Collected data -
+===+

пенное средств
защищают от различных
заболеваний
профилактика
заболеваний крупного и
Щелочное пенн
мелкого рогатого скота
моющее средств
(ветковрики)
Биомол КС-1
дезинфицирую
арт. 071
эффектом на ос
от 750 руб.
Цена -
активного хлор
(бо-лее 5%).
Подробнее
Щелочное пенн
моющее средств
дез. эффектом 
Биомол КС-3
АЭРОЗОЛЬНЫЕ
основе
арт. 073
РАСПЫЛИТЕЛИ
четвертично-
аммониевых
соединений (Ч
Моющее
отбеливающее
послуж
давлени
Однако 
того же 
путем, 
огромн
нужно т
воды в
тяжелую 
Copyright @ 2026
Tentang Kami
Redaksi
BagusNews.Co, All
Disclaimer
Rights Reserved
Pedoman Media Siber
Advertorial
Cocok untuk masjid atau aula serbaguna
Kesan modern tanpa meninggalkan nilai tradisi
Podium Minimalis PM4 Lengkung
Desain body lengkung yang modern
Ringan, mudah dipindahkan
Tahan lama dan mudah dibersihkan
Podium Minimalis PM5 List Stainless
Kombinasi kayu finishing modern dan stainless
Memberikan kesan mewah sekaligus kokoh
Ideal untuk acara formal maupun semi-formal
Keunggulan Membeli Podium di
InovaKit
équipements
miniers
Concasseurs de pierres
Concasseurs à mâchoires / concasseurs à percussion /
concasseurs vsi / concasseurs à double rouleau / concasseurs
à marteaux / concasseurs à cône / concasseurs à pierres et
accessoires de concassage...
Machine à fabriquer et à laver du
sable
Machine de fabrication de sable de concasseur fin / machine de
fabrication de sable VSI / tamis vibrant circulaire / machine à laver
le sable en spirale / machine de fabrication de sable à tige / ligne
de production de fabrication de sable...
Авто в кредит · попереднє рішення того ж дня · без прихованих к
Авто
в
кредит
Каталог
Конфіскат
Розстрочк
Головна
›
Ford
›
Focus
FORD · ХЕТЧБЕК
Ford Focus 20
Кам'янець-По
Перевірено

+===+

Only those lines running from the one containing "Machine de fabrication de sable de" through the last line of the data above are to be copied, exactly, with both ends included.

Machine de fabrication de sable de concasseur fin / machine de
fabrication de sable VSI / tamis vibrant circulaire / machine à laver
le sable en spirale / machine de fabrication de sable à tige / ligne
de production de fabrication de sable...
Авто в кредит · попереднє рішення того ж дня · без прихованих к
Авто
в
кредит
Каталог
Конфіскат
Розстрочк
Головна
›
Ford
›
Focus
FORD · ХЕТЧБЕК
Ford Focus 20
Кам'янець-По
Перевірено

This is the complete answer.